Participation in investment communities and forums can provide additional insights and diverse perspectives [web:4]. However, it is essential to critically assess the information received and not base investment decisions solely on the opinions of other market participants.
Additional Tools for a Successful IPO Investor
Modern technologies provide IPO investors with access to advanced analytical tools [web:4]. Screening systems allow filtering upcoming placements by industry, size, financial metrics, and other criteria. Machine learning algorithms help identify patterns in the success of IPOs based on historical data.
Corporate event calendars enable tracking important dates post-IPO—publication of initial reports, expiration of lock-up periods, conducting additional placements [web:1]. This information is crucial for planning entry and exit from positions. Many professional platforms integrate this data with trading terminals for automated execution of strategies.
Psychological Aspects of IPO Investing
Emotional control plays a decisive role in successful IPO investing [web:24]. The excitement surrounding "hot" placements often leads to irrational decisions and overpayment. Experienced investors use predetermined selection criteria and do not deviate from them under the influence of market sentiment.
The fear of missing out (FOMO) is particularly prevalent in IPO investing, as each placement is unique and will not recur [web:29]. However, statistics show that patient investors who skip overvalued IPOs achieve better long-term results than those who participate in all available placements.

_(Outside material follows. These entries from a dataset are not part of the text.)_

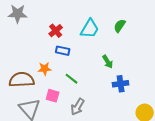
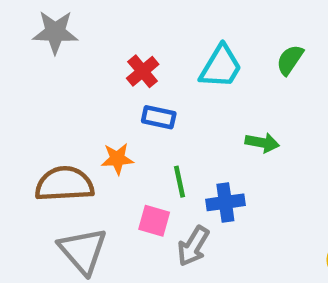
green arrow: (108, 62) -> (262, 143), turned -48
green line: (72, 79) -> (179, 182), turned 40
blue cross: (121, 84) -> (225, 202), moved
pink square: (53, 96) -> (154, 221), moved

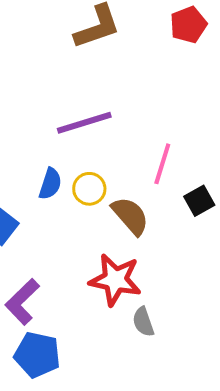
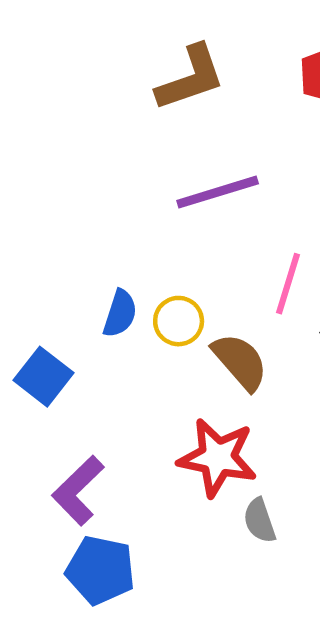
purple line: (84, 123) -> (218, 192), moved

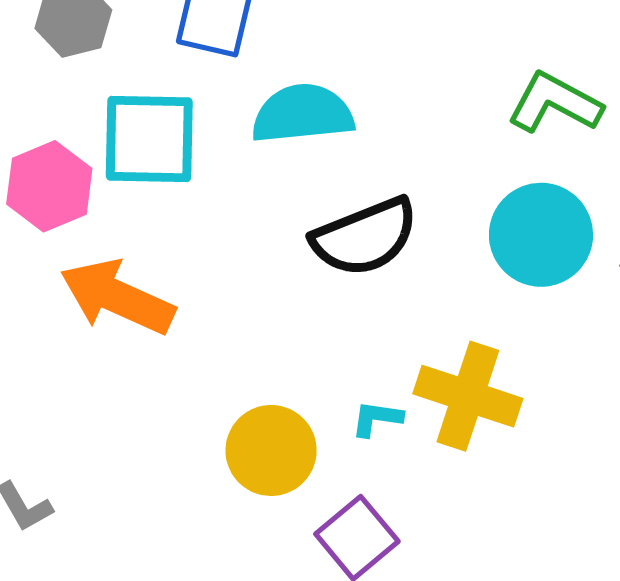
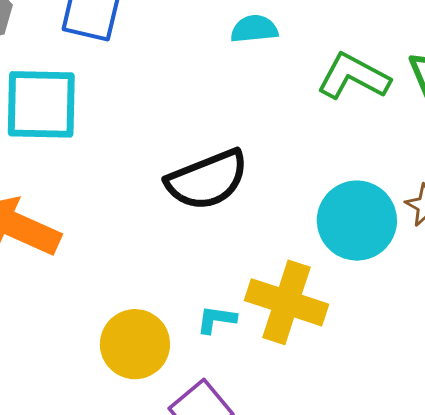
cyan semicircle: (302, 114) -> (254, 29), moved, size x0.6
cyan circle: (541, 235) -> (357, 221), moved

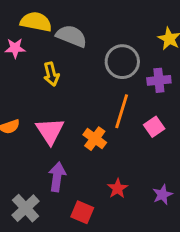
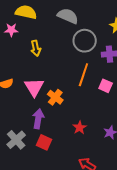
gray semicircle: (71, 36) -> (68, 16), moved
pink square: (154, 127) -> (106, 86), turned -32
orange cross: (95, 139) -> (55, 97), moved
red square: (82, 212) -> (44, 142), moved

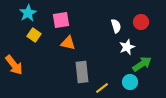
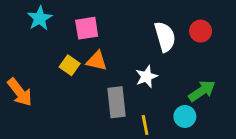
white semicircle: (116, 26) -> (165, 37), size x1.5
yellow square: (34, 35) -> (70, 65), moved
white star: (127, 47) -> (146, 77), moved
yellow line: (102, 88) -> (145, 125), turned -64

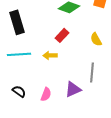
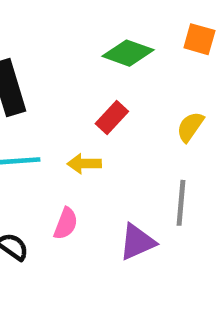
yellow semicircle: (96, 39) -> (190, 127), turned 64
pink semicircle: (46, 94) -> (66, 224), moved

The Russian IPO market offers unique opportunities for investors who are prepared for careful analysis and long-term investments [web:1][web:24][web:29]. Understanding specific risks and regulatory nuances, combined with a disciplined approach to investment selection, can provide attractive returns in the long term. The key is to remember that IPOs are high-risk instruments that require an appropriate place in a diversified portfolio.